President Trump has approved an implementation plan to carry out the new conventional arms transfer policy aimed at streamlining the international weapon sales process and boosting American jobs.
Tina Kaidanow, acting assistant secretary of state for the bureau of political-military affairs, confirmed the implementation plan had been approved in a call with reporters from the Farnborough Airshow in the United Kingdom. Kaidanow is leading the U.S. delegation at the show.
In April, Trump signed a national security policy memorandum outlining a new arms transfer policy that calls for the consideration of “economic security” when weighing the benefits of a potential weapon sale. The idea is to boost American jobs and more aggressively advocate on behalf of the U.S. defense industry by competing for sales in key regions against firms from China and Russia.
"The action plan is really just a further fleshing-out, if you will, of some of the basic premises that were already in the executive order itself and in the NSPM and so on," Kaidanow told reporters today.
A fact sheet provided by the State Department says the implementation plan's three lines of effort are "prioritizing strategic competition," "organizing for success," and "creating conducive environments."
The U.S. government will work with partners and allies to identify what capabilities they need and initiate a "whole-of-government effort to expedite transfers that support these essential foreign policy and national security objectives," the fact sheet states. The United States will also "compete with adversaries" by pitching allies and partners on "alternatives to foreign defense articles in order to maintain U.S. influence in key regions," it continues.
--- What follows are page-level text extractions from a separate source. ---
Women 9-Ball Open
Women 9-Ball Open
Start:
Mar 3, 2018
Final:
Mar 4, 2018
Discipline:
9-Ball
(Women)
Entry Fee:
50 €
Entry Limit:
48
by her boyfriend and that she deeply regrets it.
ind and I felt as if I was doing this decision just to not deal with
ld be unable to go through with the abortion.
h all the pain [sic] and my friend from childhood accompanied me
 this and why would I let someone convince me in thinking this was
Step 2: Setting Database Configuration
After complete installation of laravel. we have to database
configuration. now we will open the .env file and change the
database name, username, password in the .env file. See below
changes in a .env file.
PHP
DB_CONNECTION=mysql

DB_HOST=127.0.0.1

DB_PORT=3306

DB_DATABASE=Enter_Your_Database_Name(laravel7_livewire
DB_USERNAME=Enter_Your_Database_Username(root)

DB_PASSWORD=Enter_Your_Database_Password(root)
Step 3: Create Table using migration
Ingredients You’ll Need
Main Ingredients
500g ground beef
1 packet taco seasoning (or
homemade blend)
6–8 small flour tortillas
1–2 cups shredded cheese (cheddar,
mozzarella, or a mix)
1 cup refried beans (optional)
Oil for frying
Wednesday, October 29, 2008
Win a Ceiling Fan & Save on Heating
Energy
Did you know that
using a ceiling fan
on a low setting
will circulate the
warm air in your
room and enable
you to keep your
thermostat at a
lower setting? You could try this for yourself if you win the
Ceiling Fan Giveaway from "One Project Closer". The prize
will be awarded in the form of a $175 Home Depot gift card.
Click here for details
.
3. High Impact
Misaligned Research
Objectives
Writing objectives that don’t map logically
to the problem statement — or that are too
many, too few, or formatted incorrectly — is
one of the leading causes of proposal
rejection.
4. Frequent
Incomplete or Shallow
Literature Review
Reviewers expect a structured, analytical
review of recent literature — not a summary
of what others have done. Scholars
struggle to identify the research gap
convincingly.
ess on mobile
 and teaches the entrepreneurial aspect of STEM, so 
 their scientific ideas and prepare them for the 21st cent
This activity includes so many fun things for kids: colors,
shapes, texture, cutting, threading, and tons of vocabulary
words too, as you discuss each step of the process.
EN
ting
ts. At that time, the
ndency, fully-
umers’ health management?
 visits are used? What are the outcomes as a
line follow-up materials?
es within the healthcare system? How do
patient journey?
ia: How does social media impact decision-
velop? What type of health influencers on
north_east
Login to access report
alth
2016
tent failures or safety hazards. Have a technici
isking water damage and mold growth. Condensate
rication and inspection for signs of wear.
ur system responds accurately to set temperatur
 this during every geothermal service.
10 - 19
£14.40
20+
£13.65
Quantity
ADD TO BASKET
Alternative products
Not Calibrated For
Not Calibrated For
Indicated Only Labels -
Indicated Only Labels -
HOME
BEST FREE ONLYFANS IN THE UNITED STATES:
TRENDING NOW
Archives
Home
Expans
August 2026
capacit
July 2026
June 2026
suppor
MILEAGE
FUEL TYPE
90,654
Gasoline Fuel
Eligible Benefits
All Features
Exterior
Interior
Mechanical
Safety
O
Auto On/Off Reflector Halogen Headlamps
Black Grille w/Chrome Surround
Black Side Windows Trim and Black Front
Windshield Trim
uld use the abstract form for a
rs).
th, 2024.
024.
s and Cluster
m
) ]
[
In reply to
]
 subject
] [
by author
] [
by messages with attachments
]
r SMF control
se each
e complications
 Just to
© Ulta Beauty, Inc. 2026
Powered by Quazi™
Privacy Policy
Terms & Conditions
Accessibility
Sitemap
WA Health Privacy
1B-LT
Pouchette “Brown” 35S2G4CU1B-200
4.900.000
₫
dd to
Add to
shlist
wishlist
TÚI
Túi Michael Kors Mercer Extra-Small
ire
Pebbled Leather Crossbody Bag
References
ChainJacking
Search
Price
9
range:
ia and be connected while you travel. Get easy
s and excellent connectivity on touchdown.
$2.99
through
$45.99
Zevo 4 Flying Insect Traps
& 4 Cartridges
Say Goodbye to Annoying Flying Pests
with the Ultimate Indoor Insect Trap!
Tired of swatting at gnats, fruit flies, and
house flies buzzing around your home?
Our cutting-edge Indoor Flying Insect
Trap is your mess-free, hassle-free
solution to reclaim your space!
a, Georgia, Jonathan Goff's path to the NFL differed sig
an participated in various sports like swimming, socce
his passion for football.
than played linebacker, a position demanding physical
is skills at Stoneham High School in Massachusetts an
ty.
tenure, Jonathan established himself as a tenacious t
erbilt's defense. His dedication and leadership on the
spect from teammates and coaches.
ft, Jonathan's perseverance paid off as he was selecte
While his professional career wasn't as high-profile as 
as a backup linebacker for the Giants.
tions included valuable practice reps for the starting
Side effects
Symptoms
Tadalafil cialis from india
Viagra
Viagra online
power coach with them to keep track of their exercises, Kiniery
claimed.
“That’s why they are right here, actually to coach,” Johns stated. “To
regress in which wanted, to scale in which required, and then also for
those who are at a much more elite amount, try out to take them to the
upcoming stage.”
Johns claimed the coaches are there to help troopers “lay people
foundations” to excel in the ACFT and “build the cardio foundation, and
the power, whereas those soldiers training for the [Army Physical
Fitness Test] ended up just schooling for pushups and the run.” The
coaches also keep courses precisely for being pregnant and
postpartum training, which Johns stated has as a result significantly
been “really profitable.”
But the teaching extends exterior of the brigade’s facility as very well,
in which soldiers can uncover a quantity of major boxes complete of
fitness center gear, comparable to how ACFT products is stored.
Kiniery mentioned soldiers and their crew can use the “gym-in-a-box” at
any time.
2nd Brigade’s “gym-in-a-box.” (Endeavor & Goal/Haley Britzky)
U.S.-made systems will be made more competitive by building "exportability into design and development, expanding support for non-Program of Record systems, and by incentivizing increased production capacity and timely delivery," according to the document. Agencies will also work to update policy and regulatory frameworks like the International Traffic in Arms Regulations, it states.
Meanwhile, U.S. government officials will do more to promote foreign sales of U.S. equipment and "exploring mechanisms to reduce financial barriers to the procurement of American defense goods and services," the fact sheet states. However, the United States will also ensure policies like offset requirements do not put American jobs at risk, the document continues.
Finally, the U.S. government is also expected to establish time lines and milestones for conventional arms transfers, according to the fact sheet.
The Aerospace Industries Association praised the implementation plan in a statement.
"We are gratified to see our recommendations for strategic focus, whole of government coordination, and enhanced accountability feature prominently in the newly released CAT Policy implementation plan," AIA President Eric Fanning said. "It is absolutely essential for our government and our industry to get to the right answers on defense trade with our allies sooner, so that we can continue to 'outpartner' our adversaries. Going forward we commit to expanding our already robust dialogue and partnership with the government's security cooperation enterprise to sustain and grow the competitiveness of U.S. defense exports."